Yet another "my paging is broke" thread

Combuster · Post by **Combuster** » Thu Dec 08, 2011 4:10 pm

rplacd wrote:Done that already - I've said it's it's the mov x, cr0 that's freaking out. I don't think it's changed. If you want a complete reaccounting of my methodology, by all means ask.

The symptom is a jump to (near) zero that is not an exception. mov creg can't jump. Therefore mov creg can not possibly be the direct cause of the error. Since none of the control registers appears to be modified, it is also very unlikely to be related at all.

Similarly:

Some searching on the forum says you'll want a Bochs log so that's up at http://pastebin.com/79tiUvb7. It indicates a GPF

Bochs log says that's an outright lie. Interrupt 6 is #UD (it even says that it was generated by an misplaced lock prefix).
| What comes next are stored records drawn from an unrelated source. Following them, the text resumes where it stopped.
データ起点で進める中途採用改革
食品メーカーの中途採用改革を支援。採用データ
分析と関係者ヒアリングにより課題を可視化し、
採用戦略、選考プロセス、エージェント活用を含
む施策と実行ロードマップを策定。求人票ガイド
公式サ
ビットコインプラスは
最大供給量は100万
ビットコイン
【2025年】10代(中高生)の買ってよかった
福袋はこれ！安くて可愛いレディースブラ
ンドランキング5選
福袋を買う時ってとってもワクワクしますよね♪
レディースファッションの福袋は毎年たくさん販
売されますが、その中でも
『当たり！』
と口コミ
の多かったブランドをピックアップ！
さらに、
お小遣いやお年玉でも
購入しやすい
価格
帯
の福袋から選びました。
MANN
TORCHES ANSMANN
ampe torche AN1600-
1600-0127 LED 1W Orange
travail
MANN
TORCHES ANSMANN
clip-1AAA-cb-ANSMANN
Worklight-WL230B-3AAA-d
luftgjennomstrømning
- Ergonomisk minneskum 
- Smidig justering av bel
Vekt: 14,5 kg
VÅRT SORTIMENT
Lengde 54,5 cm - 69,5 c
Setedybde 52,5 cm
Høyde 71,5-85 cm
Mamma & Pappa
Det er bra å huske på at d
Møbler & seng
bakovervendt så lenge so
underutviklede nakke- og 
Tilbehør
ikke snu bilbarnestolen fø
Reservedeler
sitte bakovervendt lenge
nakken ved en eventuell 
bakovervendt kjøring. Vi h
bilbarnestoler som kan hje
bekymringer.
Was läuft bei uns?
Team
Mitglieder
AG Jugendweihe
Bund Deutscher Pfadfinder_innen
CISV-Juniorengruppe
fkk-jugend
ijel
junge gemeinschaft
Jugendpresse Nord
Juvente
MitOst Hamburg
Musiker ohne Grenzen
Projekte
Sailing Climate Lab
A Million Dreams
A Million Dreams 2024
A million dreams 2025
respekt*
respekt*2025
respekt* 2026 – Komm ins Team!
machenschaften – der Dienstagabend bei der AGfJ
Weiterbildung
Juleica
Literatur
And there's more of that that makes me believe you're making things up (although that pattern is indistinguishable from a complete lack of required skills).

rplacd · Post by **rplacd** » Fri Dec 09, 2011 3:28 am

Combuster wrote:
rplacd wrote:Done that already - I've said it's it's the mov x, cr0 that's freaking out. I don't think it's changed. If you want a complete reaccounting of my methodology, by all means ask.
The symptom is a jump to (near) zero that is not an exception. mov creg can't jump. Therefore mov creg can not possibly be the direct cause of the error. Since none of the control registers appears to be modified, it is also very unlikely to be related at all.

I comment it out and everything's peachy - albeit without paging, I leave it in and things topple over. Obviously I'm missing something huge, so go and tell me what it is already.

Similarly:
Some searching on the forum says you'll want a Bochs log so that's up at http://pastebin.com/79tiUvb7. It indicates a GPF
Bochs log says that's an outright lie. Interrupt 6 is #UD (it even says that it was generated by an misplaced lock prefix).

And there's more of that that makes me believe you're making things up (although that pattern is indistinguishable from a complete lack of required skills).

Code: Select all

00165618066p[CPU0 ] >>PANIC<< exception(): 3rd (13) exception with no resolution

Triple-fault and GPF. But of course I've probably skipped over the bit that actually matters because I didn't understand it. In that case, mea culpa.

But accusing me of pure fraud is counterproductive. Why not just school me and get it over with? I'd rather spend time realizing what's wrong - what I came here for in the first place - rather than waste time trying to prove I'm not completely ignorant, but just selectively ignorant, which doesn't get me anywhere in either case.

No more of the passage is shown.